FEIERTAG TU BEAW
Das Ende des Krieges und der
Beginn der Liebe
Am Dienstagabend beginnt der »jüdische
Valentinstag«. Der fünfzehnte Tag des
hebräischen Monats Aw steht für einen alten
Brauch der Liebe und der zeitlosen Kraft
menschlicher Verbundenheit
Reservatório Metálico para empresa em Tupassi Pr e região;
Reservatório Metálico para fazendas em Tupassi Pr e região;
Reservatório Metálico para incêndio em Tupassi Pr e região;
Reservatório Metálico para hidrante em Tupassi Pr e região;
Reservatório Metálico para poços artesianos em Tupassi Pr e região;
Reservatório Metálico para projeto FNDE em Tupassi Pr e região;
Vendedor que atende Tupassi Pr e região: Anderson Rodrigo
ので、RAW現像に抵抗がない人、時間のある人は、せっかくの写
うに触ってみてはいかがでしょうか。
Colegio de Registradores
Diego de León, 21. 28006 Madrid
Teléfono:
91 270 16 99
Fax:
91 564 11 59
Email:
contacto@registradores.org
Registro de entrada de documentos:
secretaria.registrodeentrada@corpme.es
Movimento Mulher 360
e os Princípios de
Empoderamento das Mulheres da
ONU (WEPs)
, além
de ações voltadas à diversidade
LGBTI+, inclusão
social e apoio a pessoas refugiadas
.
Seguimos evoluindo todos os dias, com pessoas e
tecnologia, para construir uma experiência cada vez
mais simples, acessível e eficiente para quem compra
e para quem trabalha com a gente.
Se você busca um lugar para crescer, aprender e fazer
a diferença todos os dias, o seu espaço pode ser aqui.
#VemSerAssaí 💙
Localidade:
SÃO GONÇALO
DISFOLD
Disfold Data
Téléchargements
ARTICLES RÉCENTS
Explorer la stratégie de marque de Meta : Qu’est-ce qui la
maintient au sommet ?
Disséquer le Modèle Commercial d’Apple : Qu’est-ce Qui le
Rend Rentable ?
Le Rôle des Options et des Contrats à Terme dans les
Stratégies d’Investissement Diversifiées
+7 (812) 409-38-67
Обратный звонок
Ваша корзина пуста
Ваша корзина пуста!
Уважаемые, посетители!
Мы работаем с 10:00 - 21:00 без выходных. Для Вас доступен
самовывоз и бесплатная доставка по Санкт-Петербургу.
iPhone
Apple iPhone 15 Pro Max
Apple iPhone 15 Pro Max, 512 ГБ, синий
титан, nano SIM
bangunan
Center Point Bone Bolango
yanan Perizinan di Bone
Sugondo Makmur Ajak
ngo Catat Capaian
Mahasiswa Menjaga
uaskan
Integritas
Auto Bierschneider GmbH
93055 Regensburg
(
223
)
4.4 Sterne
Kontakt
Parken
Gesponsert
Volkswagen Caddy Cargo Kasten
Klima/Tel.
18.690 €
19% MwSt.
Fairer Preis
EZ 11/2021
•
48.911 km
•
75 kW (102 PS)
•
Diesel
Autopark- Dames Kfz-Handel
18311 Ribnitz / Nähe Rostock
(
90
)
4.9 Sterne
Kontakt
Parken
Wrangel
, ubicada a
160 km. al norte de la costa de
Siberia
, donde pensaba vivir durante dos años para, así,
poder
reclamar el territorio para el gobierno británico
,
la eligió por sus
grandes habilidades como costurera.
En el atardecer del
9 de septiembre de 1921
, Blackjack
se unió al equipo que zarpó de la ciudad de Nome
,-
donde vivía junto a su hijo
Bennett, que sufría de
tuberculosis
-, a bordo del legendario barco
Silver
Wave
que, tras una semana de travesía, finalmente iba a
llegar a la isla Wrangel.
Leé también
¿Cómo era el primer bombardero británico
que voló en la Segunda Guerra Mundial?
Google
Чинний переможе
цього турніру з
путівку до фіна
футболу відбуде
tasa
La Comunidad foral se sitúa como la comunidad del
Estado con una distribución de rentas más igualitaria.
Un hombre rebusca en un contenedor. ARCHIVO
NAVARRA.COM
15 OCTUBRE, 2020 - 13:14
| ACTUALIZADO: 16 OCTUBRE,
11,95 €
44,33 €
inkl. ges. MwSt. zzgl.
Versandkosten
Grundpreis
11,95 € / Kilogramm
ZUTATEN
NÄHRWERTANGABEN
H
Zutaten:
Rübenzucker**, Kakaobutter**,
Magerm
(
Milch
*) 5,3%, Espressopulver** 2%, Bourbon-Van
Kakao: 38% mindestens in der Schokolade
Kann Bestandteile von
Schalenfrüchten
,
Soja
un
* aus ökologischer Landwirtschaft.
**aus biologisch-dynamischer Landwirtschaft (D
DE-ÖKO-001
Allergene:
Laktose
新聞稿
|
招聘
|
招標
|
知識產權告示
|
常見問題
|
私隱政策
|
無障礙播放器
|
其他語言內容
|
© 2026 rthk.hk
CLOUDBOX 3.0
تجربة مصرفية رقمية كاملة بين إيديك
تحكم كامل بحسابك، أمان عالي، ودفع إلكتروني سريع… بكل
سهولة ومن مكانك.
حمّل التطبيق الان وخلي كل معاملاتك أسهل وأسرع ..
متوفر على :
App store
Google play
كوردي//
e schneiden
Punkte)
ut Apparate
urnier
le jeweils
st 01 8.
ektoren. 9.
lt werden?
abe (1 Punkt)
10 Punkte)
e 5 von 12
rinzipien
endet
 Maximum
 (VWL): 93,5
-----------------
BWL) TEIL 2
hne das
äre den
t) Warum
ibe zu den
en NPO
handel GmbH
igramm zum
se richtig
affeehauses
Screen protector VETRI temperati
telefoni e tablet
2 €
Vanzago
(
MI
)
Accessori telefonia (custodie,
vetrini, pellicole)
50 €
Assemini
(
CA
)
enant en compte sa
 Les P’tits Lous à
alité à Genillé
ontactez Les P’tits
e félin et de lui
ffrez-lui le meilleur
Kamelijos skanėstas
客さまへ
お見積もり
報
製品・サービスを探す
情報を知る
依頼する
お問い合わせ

### Work required
Exact retyping is needed for the line with "abe (1 Punkt)" and for each line after it through the end of the listing above; no other lines belong.

### Answer for this exercise
abe (1 Punkt)
10 Punkte)
e 5 von 12
rinzipien
endet
 Maximum
 (VWL): 93,5
-----------------
BWL) TEIL 2
hne das
äre den
t) Warum
ibe zu den
en NPO
handel GmbH
igramm zum
se richtig
affeehauses
Screen protector VETRI temperati
telefoni e tablet
2 €
Vanzago
(
MI
)
Accessori telefonia (custodie,
vetrini, pellicole)
50 €
Assemini
(
CA
)
enant en compte sa
 Les P’tits Lous à
alité à Genillé
ontactez Les P’tits
e félin et de lui
ffrez-lui le meilleur
Kamelijos skanėstas
客さまへ
お見積もり
報
製品・サービスを探す
情報を知る
依頼する
お問い合わせ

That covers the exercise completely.